Shifting Paradigms, Changing Consciousness                                   


                In order to achieve a fundamental change in popular consciousness, we must move our definitions of self away from the
            acquisition of consumer goods and open people’s eyes to the damage done by such machines to the natural world. We
            need a fundamental change in what we could call our ecopsychology, a move to what Naess has called the ecological Self.
            The discussion about ORVs can be one more means of bringing about such a change in human consciousness. And this
            change could start by realizing that putting a down payment on an ORV (a high-end ATV can cost more than $12,000
            per unit; a snowmobile can retail for over $10,000) does not give one the right of entry to nature, let alone the right to aid
            in her destruction; that to enter the outdoors does not require a motorized vehicle. All we really need to bring to the
            outdoors is a humble and nonintrusive attitude, a sense of responsibility for one’s own safety, and the goal of returning to
            the point of entry.
 
                Arne Naess asserts that our lifestyles (in North America and Western Europe) should be a model for the rest of the
            world’s population, not something impossible and undesirable for them to attain. In that light, we need to look at ORVs
            as well as all the other taken-for-granted consumer goodies. Rudolf Bahro, the German green philosopher and activist,
            said in the 1980s that “development” was finished and that industrialized nations needed to reduce their impact upon the
            Earth to one-tenth of what it then was.[vi] These are the kinds of ideas that should become part of the off-road vehicle
            debate.
 
                How does one change the right-to-ride mindset of many ORV riders? When one sees the hostility expressed toward
            the “tree hugger,” it can seem a hopeless task. The ORV debate is a cultural clash between an industrial, consumeristic,
            human-centered selfishness that essentially disregards other social and ecological interests, and a new Earth-centered
            consciousness, informed by deep ecology and considerations of social justice and equality. This new consciousness was
            spawned in the radical environmental movement and is now entering society at large. Contributing to this cultural tipping
            point is the importance of paradigm warrior work: to force an ecocentric alternative into the public consciousness. The
            ORV debate is such an arena for cultural change work, a step on the path to ending our alienation from nature and from
            each other.


            Endnotes

            [i] Bill Devall and George Sessions, Deep Ecology: Living As If Nature Mattered (Layton, UT: Gibbs M. Smith, Inc.,
            1985), 70.

            [ii] Arne Naess, “Response to Peder Anker,” in Philosophical Dialogues: Arne Naess and the Progress of Ecophilosophy,
            eds. Nina Witoszek and Andrew Brennan (Lanham, MD: Rowman & Littlefield Publishers, 1999), 446.
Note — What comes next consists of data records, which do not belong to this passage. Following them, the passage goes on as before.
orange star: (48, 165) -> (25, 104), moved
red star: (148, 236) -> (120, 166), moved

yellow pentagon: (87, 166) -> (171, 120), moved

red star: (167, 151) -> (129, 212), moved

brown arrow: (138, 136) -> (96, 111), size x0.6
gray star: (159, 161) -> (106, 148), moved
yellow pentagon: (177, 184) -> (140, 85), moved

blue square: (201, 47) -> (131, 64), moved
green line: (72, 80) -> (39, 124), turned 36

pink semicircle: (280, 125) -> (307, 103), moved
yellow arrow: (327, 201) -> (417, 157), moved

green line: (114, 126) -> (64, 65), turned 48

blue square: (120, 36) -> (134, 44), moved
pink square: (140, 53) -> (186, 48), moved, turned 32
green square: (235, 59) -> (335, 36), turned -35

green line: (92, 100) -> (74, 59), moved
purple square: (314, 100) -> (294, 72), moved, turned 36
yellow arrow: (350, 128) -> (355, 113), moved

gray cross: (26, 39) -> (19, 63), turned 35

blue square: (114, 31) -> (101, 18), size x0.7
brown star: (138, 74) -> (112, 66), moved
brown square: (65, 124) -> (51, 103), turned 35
            [iii] Saral Sarkar, Eco-Socialism or Eco-Capitalism? A Critical Analysis of Humanity’s Fundamental Choices (London and
            New York: Zed Books, 1999), 227.

            [iv] Calvin Luther Martin, In the Spirit of the Earth: Rethinking History and Time (London and Baltimore: The Johns Hopkins
            University Press, 1992), 18.

            [v] Arne Naess, Ecology, Community and Lifestyle: Outline of an Ecosophy, trans. and ed. David Rothenberg (Cambridge,
            UK: Cambridge University Press, 1989), 175.

            [vi] Rudolf Bahro, Avoiding Social & Ecological Disaster: The Politics of World Transformation, rev. ed., trans. David Clarke
            (Bath, England: Gateway Books, 1994).
 

            This article appeared in Thrillcraft: The Environmental Consequences of Motorized Recreation, editor George Wuerthner,
            published by Foundation for Deep Ecology, distributed by Chelsea Green Publishing Company, 2007.